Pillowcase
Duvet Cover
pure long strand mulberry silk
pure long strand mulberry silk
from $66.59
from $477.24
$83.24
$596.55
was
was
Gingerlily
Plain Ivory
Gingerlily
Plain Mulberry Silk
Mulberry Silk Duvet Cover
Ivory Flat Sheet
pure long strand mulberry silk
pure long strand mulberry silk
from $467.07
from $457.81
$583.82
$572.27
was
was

----

▸ WHAT YOU NEED TO DO: Beginning with the first line and ending with the last, restate the data word for word.

▸ EXPECTED ANSWER:
Pillowcase
Duvet Cover
pure long strand mulberry silk
pure long strand mulberry silk
from $66.59
from $477.24
$83.24
$596.55
was
was
Gingerlily
Plain Ivory
Gingerlily
Plain Mulberry Silk
Mulberry Silk Duvet Cover
Ivory Flat Sheet
pure long strand mulberry silk
pure long strand mulberry silk
from $467.07
from $457.81
$583.82
$572.27
was
was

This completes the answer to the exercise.